ALSA: PCM: check if ops are defined before suspending PCM
diff mbox series

Message ID 20190208232953.7266-1-pierre-louis.bossart@linux.intel.com
State New
Headers show
Series
  • ALSA: PCM: check if ops are defined before suspending PCM
Related show

Commit Message

Pierre-Louis Bossart Feb. 8, 2019, 11:29 p.m. UTC
From: Ranjani Sridharan <ranjani.sridharan@linux.intel.com>

BE dai links only have internal PCM's and their substream ops may
not be set. Suspending these PCM's will result in their
 ops->trigger() being invoked and cause a kernel oops.
So skip suspending PCM's if their ops are NULL.

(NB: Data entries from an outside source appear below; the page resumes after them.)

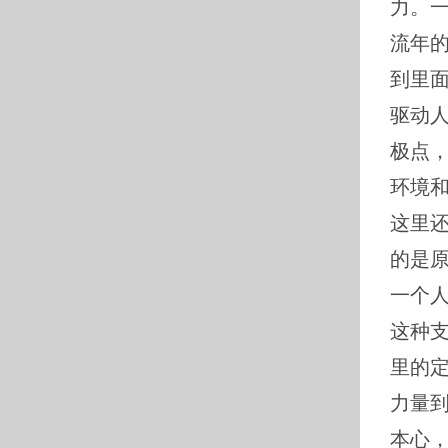
力。
流年
到里
驱动
极点
环境
这里
的是
一个
这种
里的
力量
本心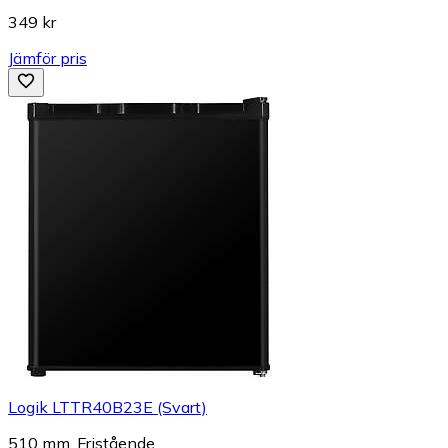
349 kr
Jämför pris
Logik LTTR40B23E (Svart)
510 mm, Fristående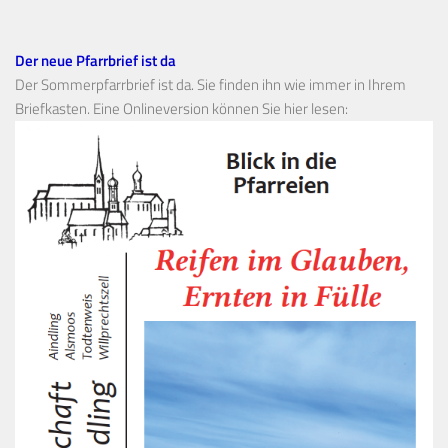
Der neue Pfarrbrief ist da
Der Sommerpfarrbrief ist da. Sie finden ihn wie immer in Ihrem
Briefkasten. Eine Onlineversion können Sie hier lesen: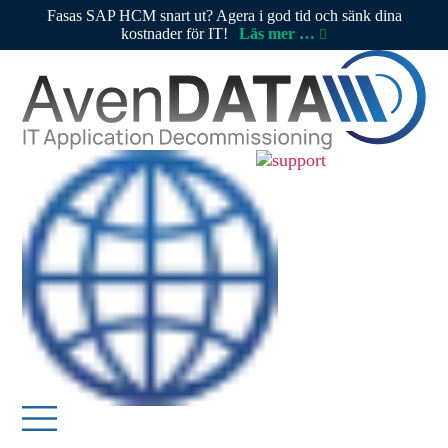
Fasas SAP HCM snart ut? Agera i god tid och sänk dina
kostnader för IT!
Läs mer …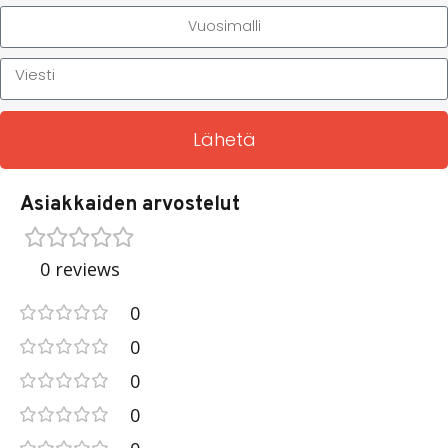
Lähetä
Asiakkaiden arvostelut
0 reviews
0
0
0
0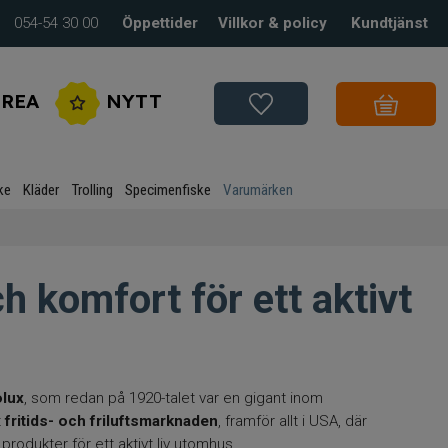
054-54 30 00
Öppettider
Villkor & policy
Kundtjänst
REA
NYTT
ke
Kläder
Trolling
Specimenfiske
Varumärken
h komfort för ett aktivt
olux
, som redan på 1920-talet var en gigant inom
t
fritids- och friluftsmarknaden
, framför allt i USA, där
rodukter för ett aktivt liv utomhus.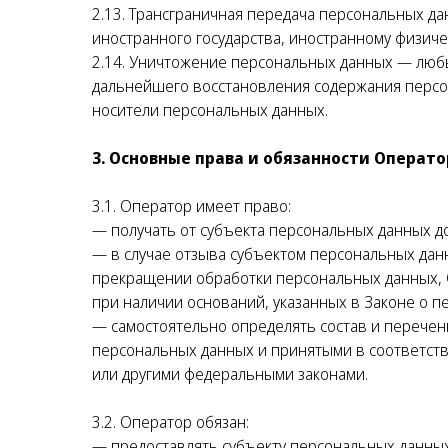
2.13. Трансграничная передача персональных д
иностранного государства, иностранному физиче
2.14. Уничтожение персональных данных — люб
дальнейшего восстановления содержания персо
носители персональных данных.
3. Основные права и обязанности Операто
3.1. Оператор имеет право:
— получать от субъекта персональных данных 
— в случае отзыва субъектом персональных дан
прекращении обработки персональных данных, 
при наличии оснований, указанных в Законе о п
— самостоятельно определять состав и перечен
персональных данных и принятыми в соответст
или другими федеральными законами.
3.2. Оператор обязан:
— предоставлять субъекту персональных данны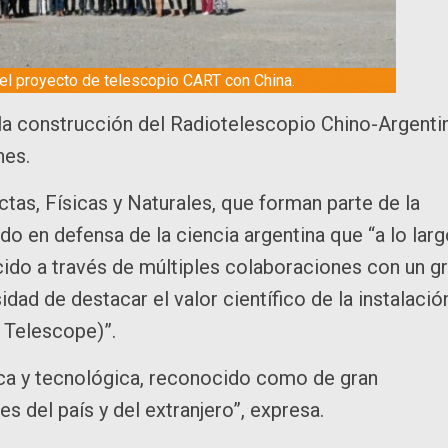
el proyecto de telescopio CART con China.
r la construcción del Radiotelescopio Chino-Argenti
nes.
tas, Físicas y Naturales, que forman parte de la
o en defensa de la ciencia argentina que “a lo lar
cido a través de múltiples colaboraciones con un g
ad de destacar el valor científico de la instalació
 Telescope)”.
ica y tecnológica, reconocido como de gran
 del país y del extranjero”, expresa.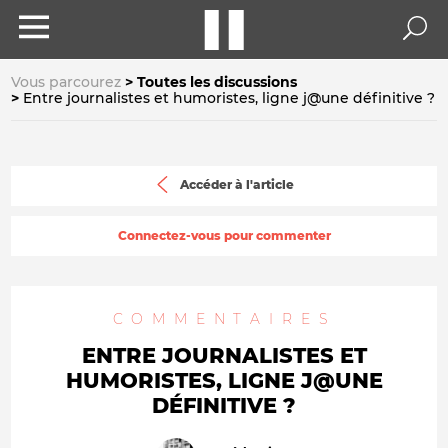
Vous parcourez
Toutes les discussions
Entre journalistes et humoristes, ligne j@une définitive ?
Accéder à l'article
Connectez-vous pour commenter
COMMENTAIRES
ENTRE JOURNALISTES ET
HUMORISTES, LIGNE J@UNE
DÉFINITIVE ?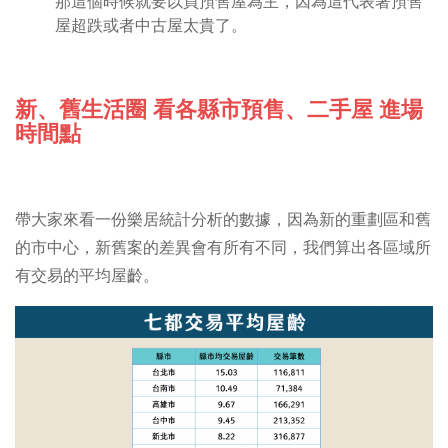
那這個時候就要以買預售屋為主，因為這代表著預售
屋超跌或者中古屋太貴了。
新、舊生活圈 看各縣市預售、二手屋 進場
時間點
帶大家來看一份樂居統計分析的數據，因為新的重劃區和舊
的市中心，新舊案的差異會有所有不同，我們算出各區域所
有交易的平均屋齡。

Signed-off-by: Ranjani Sridharan <ranjani.sridharan@linux.intel.com>
Signed-off-by: Pierre-Louis Bossart <pierre-louis.bossart@linux.intel.com>
---
 sound/core/pcm_native.c | 8 ++++++++
 1 file changed, 8 insertions(+)

Comments

Takashi Iwai Feb. 9, 2019, 9:27 a.m. UTC | #1
On Sat, 09 Feb 2019 00:29:53 +0100,
Pierre-Louis Bossart wrote:
> 
> From: Ranjani Sridharan <ranjani.sridharan@linux.intel.com>
> 
> BE dai links only have internal PCM's and their substream ops may
> not be set. Suspending these PCM's will result in their
>  ops->trigger() being invoked and cause a kernel oops.
> So skip suspending PCM's if their ops are NULL.
> 
> Signed-off-by: Ranjani Sridharan <ranjani.sridharan@linux.intel.com>
> Signed-off-by: Pierre-Louis Bossart <pierre-louis.bossart@linux.intel.com>
> ---
>  sound/core/pcm_native.c | 8 ++++++++
>  1 file changed, 8 insertions(+)
> 
> diff --git a/sound/core/pcm_native.c b/sound/core/pcm_native.c
> index 818dff1de545..b6e158ce6650 100644
> --- a/sound/core/pcm_native.c
> +++ b/sound/core/pcm_native.c
> @@ -1506,6 +1506,14 @@ int snd_pcm_suspend_all(struct snd_pcm *pcm)
>  			/* FIXME: the open/close code should lock this as well */
>  			if (substream->runtime == NULL)
>  				continue;
> +
> +			/*
> +			 * Skip BE dai link PCM's that are internal and may
> +			 * not have their substream ops set.
> +			 */
> +			if (!substream->ops)
> +				continue;
> +
>  			err = snd_pcm_suspend(substream);
>  			if (err < 0 && err != -EBUSY)
>  				return err;

Basically it's OK and safe to apply this check.  We may need to add
such sanity checks in more places if this really hits.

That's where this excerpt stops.